BBA graduate Luke Browne is a shining example of what the 40-week course can help you to achieve. Having worked across the world thanks to the training he gained with us, he is now planning to set up his own UK company, where he hopes to employ other BBA graduates.
Luke Browne was planning to go to university when he made a last-minute change of direction and navigated towards the BBA. It’s a decision he has never regretted, and one which has allowed him to work at boatyards across the globe.
Speaking from his current project refitting superyachts in Vancouver, Canada, Luke explained: “I had travelled abroad after leaving school with no A Levels and then came back to jobs as a site labourer and in a couple of factories. I was 20, I had no direction, and I wanted a fulfilling career.
“I had an offer to study at Durham when my mum handed me a flyer from the BBA. She wanted me to find my path and I didn’t know it at the time, but her father and his father before him had been shipwrights – I think she saw some similar traits in me.

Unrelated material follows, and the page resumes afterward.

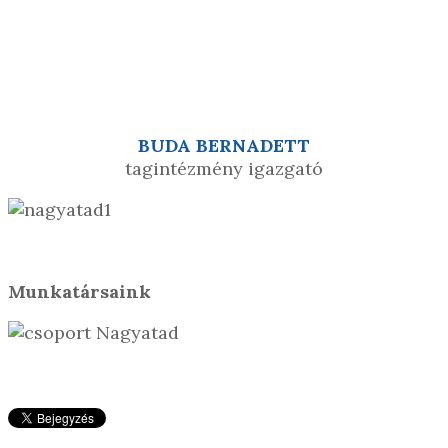
BUDA BERNADETT
tagintézmény igazgató
Munkatársaink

“Using the small amount of money I had saved, loans from family and a small grant from the Worshipful Company of Shipwrights, I enrolled, bought some tools and headed to Lyme.

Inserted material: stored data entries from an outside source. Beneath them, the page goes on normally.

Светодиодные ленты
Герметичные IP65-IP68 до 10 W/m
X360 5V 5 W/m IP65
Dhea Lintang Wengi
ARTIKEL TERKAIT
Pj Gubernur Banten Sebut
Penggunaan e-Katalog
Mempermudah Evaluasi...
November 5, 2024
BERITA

“During the course I built a small Canadian canoe which took me six weeks. I then got to work on the other boats alongside my classmates. I can honestly say that being at the BBA was one of the best periods of my life. I soaked up everything I was taught, lived on site with a great bunch of people and generally felt part of something.” Luke was offered a job by Spirit Yachts and went there straight after the end of the course. He worked at Spirit for two years and then moved in to furniture making at Bridger and Buss, near Exeter, but he missed working on boats.
Luke then applied for a job advertised on the private Boat Building Academy Graduates’ network. He was offered the post. It took six months to get all the paperwork and work permits needed, but in July 2016 Luke went to work for E & S Yacht Maintenance in Tortola, British Virgin Islands where he was part of a small team of three providing woodwork, GRP, plumbing, electrics – the whole works – to private and charter boats, including 80ft catamarans.
Luke says it was a steep learning curve going into the marine industry: “The first year was very hard but one of the most important elements, the hand skills that I learned at the Academy, put me in good stead. The rest was down to patience, gaining experience and the connections you make along the way.”
He also spent some time at T Nielsens in Gloucester and refitted the Motor Yacht Alicia in Southampton.
Now working in Vancouver after being recommended by someone he met in the Caribbean, Luke has even employed five other BBA graduates to join his crew.
He said: “There is so much work for trained boat builders. Every place I have been has been literally crying out for them, so being able to bring people over from the BBA has been fantastic for them and us.”
Luke is now looking to take his impressive CV back to the UK, where he hopes to set up his own business in Plymouth, and hopefully employ more BBA graduates.
He concludes: “If you’re reading this and wondering if the BBA course is for you, take my advice and go for it. It was one of the best things I’ve ever done.”